Question

I am exploring AWS, and I'd like to implement in Java EE an EC2 app like the Online Photo Processing Service example in Getting Started with Amazon EC2 and Amazon SQS (PDF). It has a web-based client that submits jobs asynchronously to a client-facing web server app that then queues jobs for one or more worker servers to pick up, run, then post back to a results queue. The web server app monitors the results queue and pushes them back to the client. The block diagram is here.

How would you implement an app like this using Java EE, i.e., what technologies would you use for the servers in the diagram? We're using AWS because our research algorithms will require some heavy computation, so we want it to scale.

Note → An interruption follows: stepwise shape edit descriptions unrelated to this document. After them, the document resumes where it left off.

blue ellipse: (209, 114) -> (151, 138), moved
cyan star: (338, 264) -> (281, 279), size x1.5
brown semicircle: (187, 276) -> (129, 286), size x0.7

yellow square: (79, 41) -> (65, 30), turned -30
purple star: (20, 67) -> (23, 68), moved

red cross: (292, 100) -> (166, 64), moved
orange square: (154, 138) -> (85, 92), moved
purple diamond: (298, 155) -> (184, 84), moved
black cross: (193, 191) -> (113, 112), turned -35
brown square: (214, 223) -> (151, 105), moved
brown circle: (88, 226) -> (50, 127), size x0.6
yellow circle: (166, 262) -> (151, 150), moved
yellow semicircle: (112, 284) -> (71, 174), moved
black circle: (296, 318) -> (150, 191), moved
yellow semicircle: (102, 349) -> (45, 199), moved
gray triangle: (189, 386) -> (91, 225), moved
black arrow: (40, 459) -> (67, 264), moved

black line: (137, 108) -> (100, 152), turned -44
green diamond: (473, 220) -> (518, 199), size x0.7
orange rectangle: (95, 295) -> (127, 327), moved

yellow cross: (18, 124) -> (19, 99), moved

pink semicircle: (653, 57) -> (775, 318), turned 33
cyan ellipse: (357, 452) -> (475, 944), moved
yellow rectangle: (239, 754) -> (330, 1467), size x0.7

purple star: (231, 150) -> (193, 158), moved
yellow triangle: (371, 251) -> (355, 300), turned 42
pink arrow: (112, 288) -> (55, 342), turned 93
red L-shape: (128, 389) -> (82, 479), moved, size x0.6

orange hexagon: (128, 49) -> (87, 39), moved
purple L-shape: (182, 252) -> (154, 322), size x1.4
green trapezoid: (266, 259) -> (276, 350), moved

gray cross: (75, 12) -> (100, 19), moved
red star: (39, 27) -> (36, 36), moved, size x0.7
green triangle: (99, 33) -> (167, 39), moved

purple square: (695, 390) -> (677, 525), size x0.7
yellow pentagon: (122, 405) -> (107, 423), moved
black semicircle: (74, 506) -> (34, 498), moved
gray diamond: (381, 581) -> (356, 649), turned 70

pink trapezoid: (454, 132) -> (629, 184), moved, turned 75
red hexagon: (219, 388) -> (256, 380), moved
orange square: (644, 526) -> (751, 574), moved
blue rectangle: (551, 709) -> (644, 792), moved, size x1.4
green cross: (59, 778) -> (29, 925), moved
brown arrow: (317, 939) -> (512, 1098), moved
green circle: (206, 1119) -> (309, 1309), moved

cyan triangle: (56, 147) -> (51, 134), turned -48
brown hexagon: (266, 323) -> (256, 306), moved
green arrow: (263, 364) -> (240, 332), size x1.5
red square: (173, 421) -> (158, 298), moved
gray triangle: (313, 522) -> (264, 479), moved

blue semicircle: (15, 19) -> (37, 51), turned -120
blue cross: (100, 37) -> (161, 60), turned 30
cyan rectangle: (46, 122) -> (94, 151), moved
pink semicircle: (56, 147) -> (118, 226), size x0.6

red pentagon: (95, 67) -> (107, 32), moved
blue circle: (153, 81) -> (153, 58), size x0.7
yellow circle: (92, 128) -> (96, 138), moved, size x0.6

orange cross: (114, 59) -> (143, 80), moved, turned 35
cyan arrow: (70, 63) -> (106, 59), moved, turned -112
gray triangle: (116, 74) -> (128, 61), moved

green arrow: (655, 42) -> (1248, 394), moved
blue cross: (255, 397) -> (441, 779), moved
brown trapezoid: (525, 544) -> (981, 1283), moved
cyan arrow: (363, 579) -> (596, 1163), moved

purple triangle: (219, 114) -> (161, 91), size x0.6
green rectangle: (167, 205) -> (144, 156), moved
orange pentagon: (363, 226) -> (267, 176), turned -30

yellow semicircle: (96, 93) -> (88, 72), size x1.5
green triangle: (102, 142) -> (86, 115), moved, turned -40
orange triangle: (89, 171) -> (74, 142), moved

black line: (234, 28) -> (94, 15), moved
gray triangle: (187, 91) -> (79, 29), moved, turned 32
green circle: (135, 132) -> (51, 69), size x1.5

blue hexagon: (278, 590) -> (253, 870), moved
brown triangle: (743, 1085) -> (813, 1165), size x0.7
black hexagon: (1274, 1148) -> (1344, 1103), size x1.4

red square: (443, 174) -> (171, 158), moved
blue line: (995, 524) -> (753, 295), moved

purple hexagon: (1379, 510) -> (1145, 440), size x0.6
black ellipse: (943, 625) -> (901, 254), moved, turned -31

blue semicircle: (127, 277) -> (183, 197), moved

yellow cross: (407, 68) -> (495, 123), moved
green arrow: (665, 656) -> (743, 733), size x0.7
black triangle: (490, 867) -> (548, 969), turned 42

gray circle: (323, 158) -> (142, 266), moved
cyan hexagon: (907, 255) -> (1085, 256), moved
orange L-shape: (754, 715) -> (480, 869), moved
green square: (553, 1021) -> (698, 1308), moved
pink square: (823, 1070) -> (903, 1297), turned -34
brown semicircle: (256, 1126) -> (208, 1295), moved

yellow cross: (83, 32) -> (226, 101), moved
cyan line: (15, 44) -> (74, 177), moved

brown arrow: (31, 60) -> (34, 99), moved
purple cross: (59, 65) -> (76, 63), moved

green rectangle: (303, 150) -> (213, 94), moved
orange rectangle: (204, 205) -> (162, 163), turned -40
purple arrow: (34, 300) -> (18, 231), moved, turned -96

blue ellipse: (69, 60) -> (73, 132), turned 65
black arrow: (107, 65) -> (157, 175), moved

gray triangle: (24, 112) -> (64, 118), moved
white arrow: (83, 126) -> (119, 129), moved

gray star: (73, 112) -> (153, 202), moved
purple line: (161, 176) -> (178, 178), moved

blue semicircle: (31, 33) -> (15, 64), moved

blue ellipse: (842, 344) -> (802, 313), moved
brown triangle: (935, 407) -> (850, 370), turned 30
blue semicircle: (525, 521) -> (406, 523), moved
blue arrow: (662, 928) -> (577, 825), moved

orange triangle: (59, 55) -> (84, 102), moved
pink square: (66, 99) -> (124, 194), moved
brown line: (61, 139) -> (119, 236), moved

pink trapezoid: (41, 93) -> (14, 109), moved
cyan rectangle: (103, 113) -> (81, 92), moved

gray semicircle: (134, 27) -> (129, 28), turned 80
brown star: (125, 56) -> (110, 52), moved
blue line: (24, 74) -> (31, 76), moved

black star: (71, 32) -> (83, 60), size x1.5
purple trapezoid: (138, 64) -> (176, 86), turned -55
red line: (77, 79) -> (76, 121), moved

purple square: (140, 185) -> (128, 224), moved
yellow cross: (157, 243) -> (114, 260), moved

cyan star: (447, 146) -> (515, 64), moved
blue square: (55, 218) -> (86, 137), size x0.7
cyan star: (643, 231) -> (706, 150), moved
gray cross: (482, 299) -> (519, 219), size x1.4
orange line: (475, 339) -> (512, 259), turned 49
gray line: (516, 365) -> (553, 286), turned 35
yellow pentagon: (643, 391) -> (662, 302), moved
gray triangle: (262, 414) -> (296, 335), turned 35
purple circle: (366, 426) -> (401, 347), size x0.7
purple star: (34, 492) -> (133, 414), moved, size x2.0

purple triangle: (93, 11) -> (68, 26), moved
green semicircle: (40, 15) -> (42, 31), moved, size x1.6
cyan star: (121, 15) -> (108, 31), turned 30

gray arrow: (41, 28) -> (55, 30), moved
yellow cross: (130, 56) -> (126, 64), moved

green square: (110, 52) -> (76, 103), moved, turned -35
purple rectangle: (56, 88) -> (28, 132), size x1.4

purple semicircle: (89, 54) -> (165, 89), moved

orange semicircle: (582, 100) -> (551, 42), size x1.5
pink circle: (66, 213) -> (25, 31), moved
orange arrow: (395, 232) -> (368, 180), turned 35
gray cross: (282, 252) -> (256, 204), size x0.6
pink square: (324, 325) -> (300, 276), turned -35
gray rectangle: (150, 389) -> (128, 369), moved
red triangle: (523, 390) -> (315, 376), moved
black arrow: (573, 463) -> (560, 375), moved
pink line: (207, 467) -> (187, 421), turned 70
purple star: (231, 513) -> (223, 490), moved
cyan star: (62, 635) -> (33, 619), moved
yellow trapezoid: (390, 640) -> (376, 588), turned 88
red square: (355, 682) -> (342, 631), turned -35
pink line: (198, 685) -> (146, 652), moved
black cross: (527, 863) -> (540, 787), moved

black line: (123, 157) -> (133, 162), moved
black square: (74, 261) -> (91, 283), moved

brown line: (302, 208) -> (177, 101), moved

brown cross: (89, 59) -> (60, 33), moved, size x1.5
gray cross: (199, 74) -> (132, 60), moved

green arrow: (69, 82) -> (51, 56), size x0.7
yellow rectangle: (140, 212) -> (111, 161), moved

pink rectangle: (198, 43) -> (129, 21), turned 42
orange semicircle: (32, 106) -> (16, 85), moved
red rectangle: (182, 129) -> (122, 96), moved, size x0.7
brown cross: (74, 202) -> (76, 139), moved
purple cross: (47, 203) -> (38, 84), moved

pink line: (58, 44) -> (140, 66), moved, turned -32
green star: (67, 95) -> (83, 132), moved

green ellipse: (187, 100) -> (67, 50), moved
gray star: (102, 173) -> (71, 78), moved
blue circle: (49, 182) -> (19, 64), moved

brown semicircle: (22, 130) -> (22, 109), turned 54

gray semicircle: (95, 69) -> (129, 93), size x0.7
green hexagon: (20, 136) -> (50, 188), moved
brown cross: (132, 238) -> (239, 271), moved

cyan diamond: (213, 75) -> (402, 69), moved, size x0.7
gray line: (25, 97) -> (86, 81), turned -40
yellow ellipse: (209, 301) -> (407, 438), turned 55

I am comfortable with AWS basics (e.g., most things you can do in their management console - launch instances, etc), I know Java, I understand the Java AWS APIs, but I have little experience on the server side.

Was it helpful?

Solution

There are many possibilities to solve your problem, go with the simplest one for you. Myself, I would build a simple Java EE 6 (based on weld) web application with Amazon SQS dependency, this web application would send messages to AWS based SQS, another instance (possibly based on stateless EJB's) again with Amazon SQS dependency, which would read incoming messages and process them, you can use stateless EJBs as web service to process data synchronously, set the EJB pool size for each server instance depending on the processing load you need etc..

OTHER TIPS

Most of the functionality in J2EE is way over the top for the majority of tasks. Start trying to implement this by using basic servlets. Keep the code in them as stateless as possible to assist with scaling issues. Only when servlets have some architectural flaw that prevent you completing the task would I move onto something more complex.